Radu frowned at it. “I’m not sure, really. It looks like a human heart, vaguely.” He tucked it back into his shirt. “It seemed important to him, so naturally I tried to destroy it. Perhaps it’s a gift from his mother, yes? But my smiths cannot melt it down in their hottest forges, and they cannot smash it with their strongest engines. Ridiculous, isn’t it? So, here it remains.”

One of the clerks slipped out of the room.

Salvator went over to the window and stared at the darkening clouds over the Strait. “I don’t know exactly what you hoped to accomplish with Koschei, but it is having an effect.”

“Ah.” The prince nodded. “Your men are angry and afraid. Some of them will no doubt attempt an ill-fated rescue mission tonight under cover of darkness. They will be slaughtered.”

“The Hellans look scared,” Salvator said. “The Vlachians seem angry. But none of that compares to what’s happening in the witch’s tower. Koschei’s mother is… well, see for yourself.” He pointed at the distant city skyline.

Radu came around the desk and stood beside him. “What is that?”

Across the water, a pale gray cyclone rose from grounds of the Palace of Constantine. It spiraled up into the dark sky where a light scattering of clouds were just beginning to shift and turn around the vortex.

“I’m told it’s aether,” Salvator said. “And any man who gets too close to it falls to the ground, screaming like a child. We had to evacuate half the palace.”

Radu cast him a doubting glance. “Why would you tell me this?”

“Hm?” Salvator raised an eyebrow. “Oh, I simply thought you’d want to know. After all, you butchered Koschei outside our walls to prod some sort of reaction from us, didn’t you? Well, there it is. Koschei’s mother is reacting.”

The prince sighed. “Baba Yaga? I’ve heard the stories, of course, but I left Vlachia when I was very young, long before she visited Vlad. I never met her, or Koschei, at the time. What is she like?”

“She’s quite distasteful.” Salvator paced away from the window. “She’s selfish, childish, unpredictable, and most importantly, she has a startling array of strange abilities that are making life in Constantia very unpleasant at this moment.”

Radu nodded sternly. “Good.”

“I’m afraid it isn’t good at all, Highness,” the Italian said. “You see, our aether expert has told us that when the sun sets and the temperature falls tonight, the aether will grow thicker. Much thicker. And that annoying little tornado over the palace will become a massive storm, hurling aether across both cities, and then you too will have men lying in the streets, screaming like children.”
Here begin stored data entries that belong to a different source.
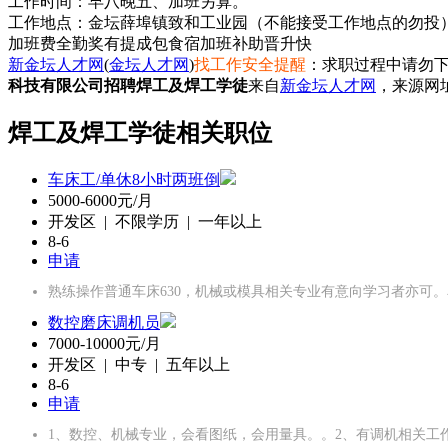
工作时间：早八晚五、加班另算。
加班费
全勤奖
有提成
包食宿
加班补助
晋升快
新金坛人才网
(
金坛人才网
)
找工作安全提醒
：求职过程中请勿下
科技有限公司招聘焊工及焊工学徒
来自
新金坛人才网
，来源网
焊工及焊工学徒相关职位
车床工/单休8小时两班倒
5000-6000元/月
开发区 | 不限学历 | 一年以上
8-6
申请
熟练操作普通车床630，机械或模具相关专业有意向学习者亦可
数控磨床调机员
7000-10000元/月
开发区 | 中专 | 五年以上
8-6
申请
1、数控、机械专业，会看图纸，会用量具。。2、有调机相关工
The prince paused. “I don’t believe you.”

There was a knock at the door. “I’m afraid you should believe him, Your Highness.”

Salvator turned. An older gentleman stood in the doorway dressed in long, heavy green robes and in the thick black sash around his waist was the familiar scabbard and grip of a seireiken.
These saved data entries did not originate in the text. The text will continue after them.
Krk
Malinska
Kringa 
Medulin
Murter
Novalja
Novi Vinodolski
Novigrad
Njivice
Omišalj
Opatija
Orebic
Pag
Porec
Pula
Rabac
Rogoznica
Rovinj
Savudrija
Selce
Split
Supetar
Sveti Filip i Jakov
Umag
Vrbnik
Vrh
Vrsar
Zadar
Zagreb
So the Sons of Osiris are here after all.

The Italian stepped quickly forward and held out his hand. “I don’t believe we’ve been introduced, Signore…?”

The shorter man shook his arm free of his sleeve and embraced the offered hand. “I am Master Iruka of Alexandria, advisor to the holy prince.”
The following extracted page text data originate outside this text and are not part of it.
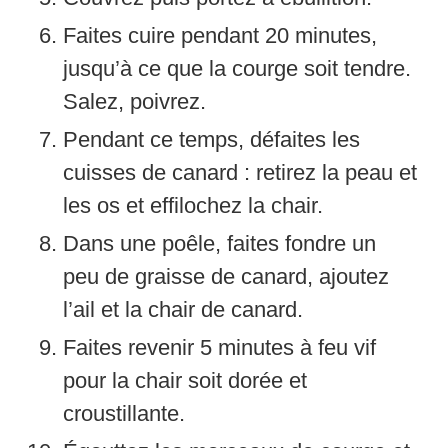
Faites cuire pendant 20 minutes,
jusqu’à ce que la courge soit tendre.
Salez, poivrez.
Pendant ce temps, défaites les
cuisses de canard : retirez la peau et
les os et effilochez la chair.
Dans une poêle, faites fondre un
peu de graisse de canard, ajoutez
l’ail et la chair de canard.
Faites revenir 5 minutes à feu vif
pour la chair soit dorée et
croustillante.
Salvator carefully gauged the man’s handshake, noting the rough palm and warm skin, and the thick veins around the wrist.

A fighter. A strong one.

“Salvator Fabris, ambassador from Her Grace, the Duchess Nerissa.”

“A pleasure.” Iruka nodded curtly as he slipped his hand back into his long sleeve as he turned to the prince. “My lord, what the ambassador has said is true. If that is indeed a storm of aether, when the sun sets it will surely grow larger and more powerful. And there will be nothing I or anyone else here can do to stop it.”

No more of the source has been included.